Le gouvernement est conscient que sa décision aura des conséquences négatives sur l’économie helvétique. Il a annoncé des mesures unilatérales visant à maintenir la compétitivité et l’attractivité de la place économique suisse.

Le Conseil fédéral aurait en fait dû venir devant la presse avec un paquet de mesures. Même si celles-ci n’étaient pas urgentes, le gouvernement aurait ainsi créé de la confiance et fait preuve de leadership.

C’est ce qui lui a souvent manqué par le passé: la Confédération aurait par exemple eu suffisamment de temps pour conclure un accord-cadre avant la phase «chaude» des négociations du Brexit. Mais la volonté faisait défaut. En conséquence, la Suisse s’est retrouvée «otage» des négociations entre Bruxelles et Londres.

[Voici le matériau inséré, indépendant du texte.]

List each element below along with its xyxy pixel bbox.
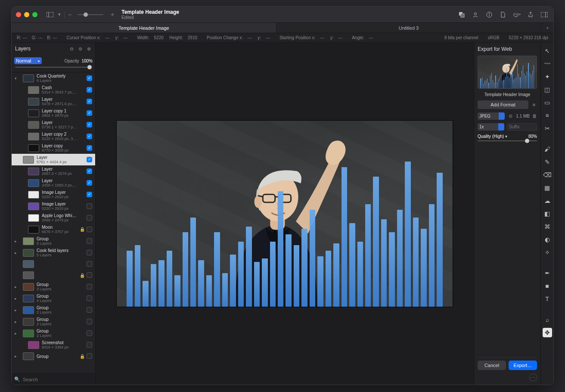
minimize-window[interactable] [24, 12, 29, 17]
erase-tool[interactable]: ⌫ [543, 170, 552, 180]
dodge-tool[interactable]: ◐ [543, 235, 552, 244]
quality-label[interactable]: Quality (High) ▾ [478, 134, 507, 139]
visibility-toggle[interactable] [87, 330, 93, 336]
layer-row[interactable]: Layer5761 × 4424.4 px [12, 154, 95, 165]
layer-row[interactable]: ▸Group3 Layers [12, 281, 95, 292]
visibility-toggle[interactable] [87, 122, 93, 128]
slice-tool[interactable]: ✂ [543, 124, 552, 133]
layer-row[interactable]: Layer5478 × 2871.6 px, 80%, Co… [12, 96, 95, 107]
layer-row[interactable]: Layer2458 × 1950.3 px, 34% [12, 177, 95, 189]
layers-add-icon[interactable]: ⊕ [86, 46, 92, 52]
visibility-toggle[interactable] [87, 342, 93, 348]
pen-tool[interactable]: ✒ [543, 268, 552, 278]
layer-row[interactable]: ▾Cook Quarterly6 Layers [12, 72, 95, 84]
layers-collapse-icon[interactable]: ⊖ [68, 46, 75, 52]
text-tool[interactable]: T [543, 294, 552, 304]
lasso-tool[interactable]: 〰 [543, 59, 552, 68]
disclosure-icon[interactable]: ▾ [13, 76, 18, 81]
layer-row[interactable]: ▸Group4 Layers [12, 292, 95, 304]
visibility-toggle[interactable] [87, 319, 93, 325]
visibility-toggle[interactable] [87, 284, 93, 290]
document-icon[interactable] [498, 10, 508, 19]
arrow-tool[interactable]: ↖ [543, 46, 552, 56]
disclosure-icon[interactable]: ▸ [13, 251, 18, 255]
layer-row[interactable]: 🔒 [12, 270, 95, 281]
document-tab[interactable]: Template Header Image [12, 23, 276, 33]
share-icon[interactable] [526, 10, 535, 19]
document-tab[interactable]: Untitled 3 [276, 23, 541, 33]
lock-icon[interactable]: 🔒 [80, 354, 84, 359]
export-settings-icon[interactable]: ⋯ [529, 373, 537, 381]
visibility-toggle[interactable] [87, 87, 93, 93]
visibility-toggle[interactable] [87, 353, 93, 359]
shape-tool[interactable]: ■ [543, 281, 552, 291]
sparkle-tool[interactable]: ✧ [543, 248, 552, 257]
layer-row[interactable]: Cash5314 × 3542.7 px, 12% [12, 84, 95, 96]
person-icon[interactable] [471, 10, 480, 19]
visibility-toggle[interactable] [87, 168, 93, 174]
layer-list[interactable]: ▾Cook Quarterly6 LayersCash5314 × 3542.7… [12, 72, 95, 373]
zoom-tool[interactable]: ⌕ [543, 315, 552, 324]
disclosure-icon[interactable]: ▸ [13, 285, 18, 289]
visibility-toggle[interactable] [87, 261, 93, 267]
add-format-button[interactable]: Add Format [478, 100, 528, 109]
no-icon[interactable]: ⊘ [507, 113, 513, 119]
new-tab-button[interactable]: ＋ [541, 23, 553, 33]
layer-row[interactable]: Moon6676 × 3757 px🔒 [12, 224, 95, 235]
export-button[interactable]: Export… [509, 361, 537, 370]
visibility-toggle[interactable] [87, 203, 93, 209]
hand-tool[interactable]: ✥ [543, 328, 552, 337]
fill-tool[interactable]: ▦ [543, 183, 552, 193]
visibility-toggle[interactable] [87, 227, 93, 233]
layer-row[interactable]: Layer5738.1 × 3227.7 px, 37%, L… [12, 119, 95, 131]
canvas-area[interactable] [96, 43, 474, 385]
panels-toggle-icon[interactable] [540, 10, 549, 19]
smudge-tool[interactable]: ☁ [543, 196, 552, 205]
canvas[interactable] [117, 121, 453, 307]
layer-row[interactable]: Image Layer5220 × 2910 px [12, 200, 95, 212]
layer-row[interactable]: Screenshot6016 × 3384 px [12, 339, 95, 351]
layer-row[interactable]: ▸Group🔒 [12, 351, 95, 362]
layer-row[interactable]: ▸Group2 Layers [12, 327, 95, 339]
gradient-tool[interactable]: ◧ [543, 209, 552, 218]
export-preview[interactable] [478, 56, 537, 89]
visibility-toggle[interactable] [87, 215, 93, 221]
dropdown-caret-icon[interactable]: ▾ [58, 12, 61, 17]
brush-tool[interactable]: 🖌 [543, 144, 552, 154]
align-tool[interactable]: ≡ [543, 111, 552, 120]
layers-filter-icon[interactable]: ⊚ [77, 46, 83, 52]
visibility-toggle[interactable] [87, 307, 93, 313]
layer-row[interactable]: Image Layer5220 × 2910 px [12, 189, 95, 200]
layer-row[interactable]: Layer copy 25220 × 2910 px, 31%, Ligh… [12, 131, 95, 142]
disclosure-icon[interactable]: ▸ [13, 320, 18, 324]
zoom-out-icon[interactable]: − [68, 11, 71, 18]
layer-row[interactable]: ▸Group2 Layers [12, 304, 95, 316]
disclosure-icon[interactable]: ▸ [13, 354, 18, 358]
clone-tool[interactable]: ⌘ [543, 222, 552, 231]
info-icon[interactable] [484, 10, 494, 19]
history-icon[interactable]: ▾ [512, 10, 522, 19]
layer-row[interactable]: ▸Cook field layers5 Layers [12, 247, 95, 258]
quality-slider[interactable] [478, 140, 537, 141]
visibility-toggle[interactable] [87, 296, 93, 302]
visibility-toggle[interactable] [87, 110, 93, 116]
disclosure-icon[interactable]: ▸ [13, 308, 18, 312]
layer-row[interactable]: ▸Group2 Layers [12, 316, 95, 327]
visibility-toggle[interactable] [87, 157, 93, 163]
layer-row[interactable]: ▸Group5 Layers [12, 235, 95, 247]
blend-mode-select[interactable]: Normal [14, 57, 42, 64]
format-select[interactable]: JPEG [478, 112, 505, 120]
layer-row[interactable]: Layer copy6770 × 3558 px [12, 142, 95, 154]
visibility-toggle[interactable] [87, 134, 93, 140]
layers-search-input[interactable] [23, 377, 93, 382]
zoom-slider[interactable] [78, 14, 103, 15]
visibility-toggle[interactable] [87, 250, 93, 256]
arrange-icon[interactable] [457, 10, 466, 19]
disclosure-icon[interactable]: ▸ [13, 239, 18, 243]
cancel-button[interactable]: Cancel [478, 361, 506, 370]
sidebar-toggle-icon[interactable] [45, 10, 55, 19]
suffix-field[interactable]: Suffix [507, 123, 537, 131]
visibility-toggle[interactable] [87, 192, 93, 198]
layer-row[interactable]: Apple Logo White T…2066 × 2478 px [12, 212, 95, 224]
lock-icon[interactable]: 🔒 [80, 227, 84, 232]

Clarifier rapidement les points ouverts

Il aurait aussi été possible de clarifier rapidement les trois points ouverts début 2018, si le Conseil fédéral avait fait preuve de plus de volonté et de leadership. Dans un tel cas, l’UE aurait dû accepter un échec de l’accord-cadre devant le Parlement ou le peuple. Car il s’agit d’un processus démocratique - un principe auquel Bruxelles accorde une forte importance.

Mais le Conseil fédéral a préféré discuter avec les partenaires sociaux, ce qui n’a abouti à aucun résultat et qui a même conduit à un conflit. L’Union européenne a en effet interprété cette attitude comme une réticence du gouvernement helvétique à conclure l’accord-cadre.

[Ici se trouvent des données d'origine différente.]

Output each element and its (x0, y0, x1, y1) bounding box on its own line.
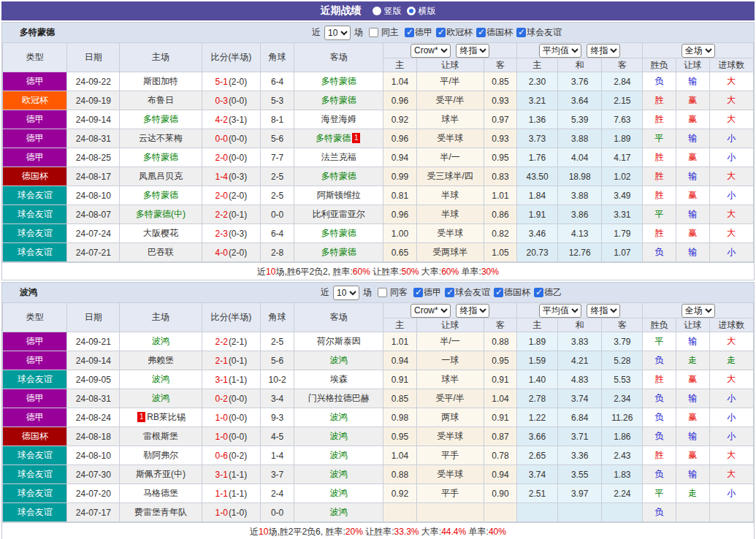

La Confédération va maintenant devoir vivre avec les conséquences de la rupture des négociations. Si tout se passe bien, cette décision apparaîtra peut-être rétrospectivement sage.

Mais si la Suisse est contrainte à frapper à la porte de l’UE parce qu’elle ne s’en sort pas sans accord-cadre, elle semblera quémander des faveurs de Bruxelles. Ce qui n’est pas une bonne position de départ pour défendre ses intérêts dans une négociation.

 

Accord-cadre: la Suisse n’a aucun atout en main face à l’UE
Suite au «non» du Conseil fédéral à l’accord-cadre, la professeure de droit européen à l’Université de Bâle Christa Tobler ne voit pas d’atout que la Suisse pourrait faire valoir face à l’UE «pour le moment». Elle estime que le gouvernement n’aurait pas dû prendre cette décision seul.
«A mes yeux, il aurait été préférable d’impliquer le Parlement et, le cas échéant, le peuple pour une décision aussi capitale», a-t-elle indiqué à l’agence de presse Keystone-ATS.
Avec cette décision, la voie bilatérale ne peut plus être poursuivie comme avant car l’UE, en tant que partie contractante, n’est pas prête à le faire, estime Mme Tobler. Et d’ajouter que le prix à payer pour le rejet de l’accord-cadre dépendra maintenant de l’UE, mais la capacité de la Suisse à amortir les éventuelles conséquences sera aussi déterminante.
Elle voit toutefois «un certain nombre» de difficultés auxquelles la Suisse doit désormais faire face - de la coopération en matière de recherche aux questions de santé en passant par l’accord sur l’électricité. Ce sont tous des facteurs décisifs pour la Suisse, relève-t-elle.